(Collected data)
----------------------------------------
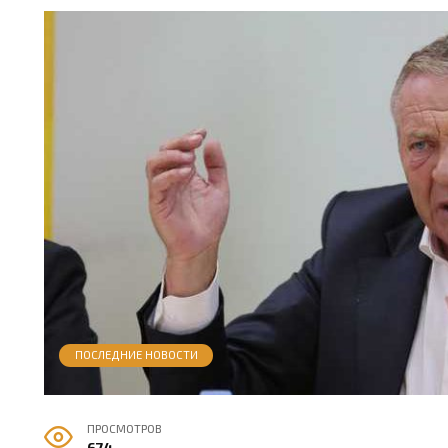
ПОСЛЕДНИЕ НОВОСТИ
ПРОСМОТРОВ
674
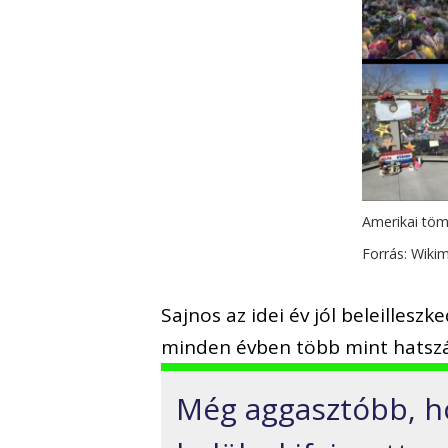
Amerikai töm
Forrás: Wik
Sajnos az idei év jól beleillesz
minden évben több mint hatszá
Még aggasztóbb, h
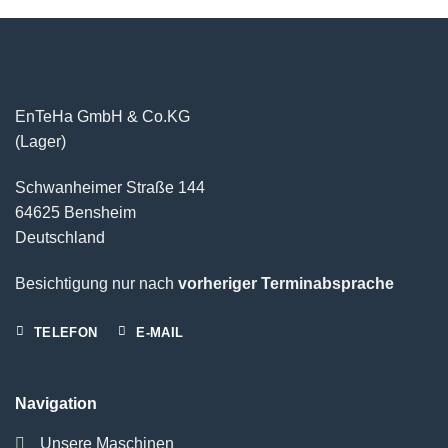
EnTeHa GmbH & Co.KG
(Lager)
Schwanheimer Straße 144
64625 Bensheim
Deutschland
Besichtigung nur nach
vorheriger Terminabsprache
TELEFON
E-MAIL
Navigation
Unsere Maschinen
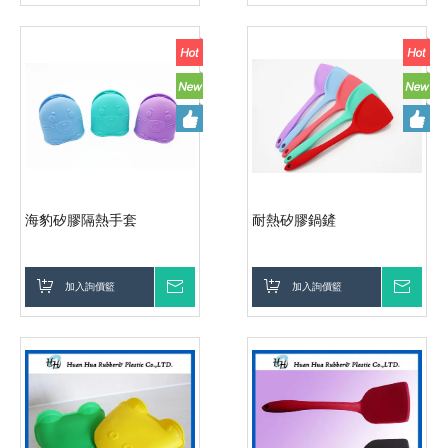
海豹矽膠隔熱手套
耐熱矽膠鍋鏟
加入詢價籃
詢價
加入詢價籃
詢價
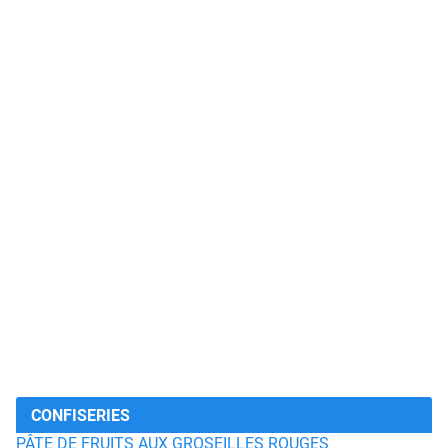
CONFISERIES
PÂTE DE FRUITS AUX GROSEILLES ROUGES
----------------------------------------
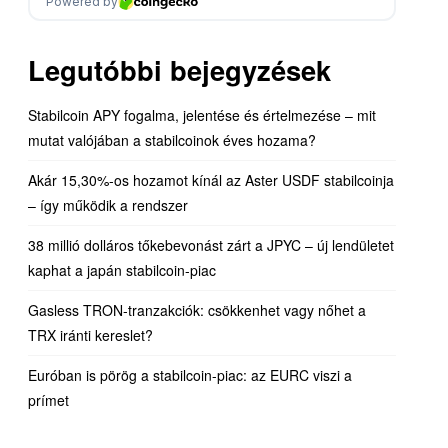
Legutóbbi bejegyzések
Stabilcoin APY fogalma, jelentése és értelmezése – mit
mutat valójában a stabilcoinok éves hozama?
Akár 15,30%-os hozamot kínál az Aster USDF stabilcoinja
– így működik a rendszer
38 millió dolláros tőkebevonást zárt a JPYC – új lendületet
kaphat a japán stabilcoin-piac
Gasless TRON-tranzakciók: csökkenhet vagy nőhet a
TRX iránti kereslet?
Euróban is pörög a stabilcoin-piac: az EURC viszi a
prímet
----------------------------------------
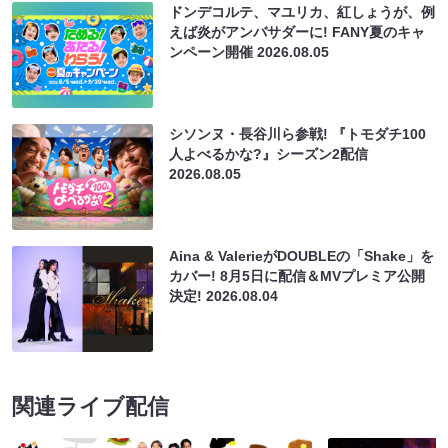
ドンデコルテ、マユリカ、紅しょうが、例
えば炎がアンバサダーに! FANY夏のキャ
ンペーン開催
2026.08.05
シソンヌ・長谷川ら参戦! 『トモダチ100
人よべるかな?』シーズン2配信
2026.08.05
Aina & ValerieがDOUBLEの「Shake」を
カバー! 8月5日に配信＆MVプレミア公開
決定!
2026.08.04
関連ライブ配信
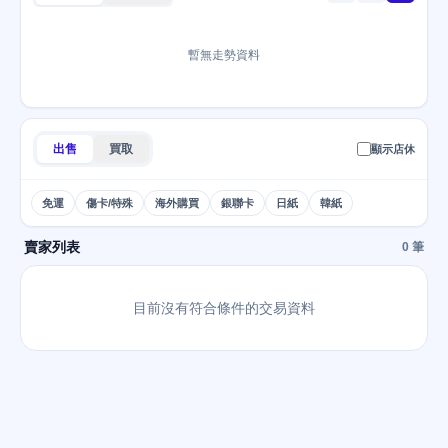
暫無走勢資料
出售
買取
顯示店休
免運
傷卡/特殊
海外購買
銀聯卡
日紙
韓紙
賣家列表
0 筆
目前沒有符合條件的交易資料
----------------------------------------
» **EXERCISE DETAILS**:
Give the lines above again exactly, from the one containing "EnTeHa GmbH & Co.KG" to the one containing "PÂTE DE FRUITS AUX GROSEILLES ROUGES", both included, but leave out the pictures.

» **ANSWER BOX**:
EnTeHa GmbH & Co.KG
(Lager)
Schwanheimer Straße 144
64625 Bensheim
Deutschland
Besichtigung nur nach
vorheriger Terminabsprache
TELEFON
E-MAIL
Navigation
Unsere Maschinen
海豹矽膠隔熱手套
耐熱矽膠鍋鏟
加入詢價籃
詢價
加入詢價籃
詢價
CONFISERIES
PÂTE DE FRUITS AUX GROSEILLES ROUGES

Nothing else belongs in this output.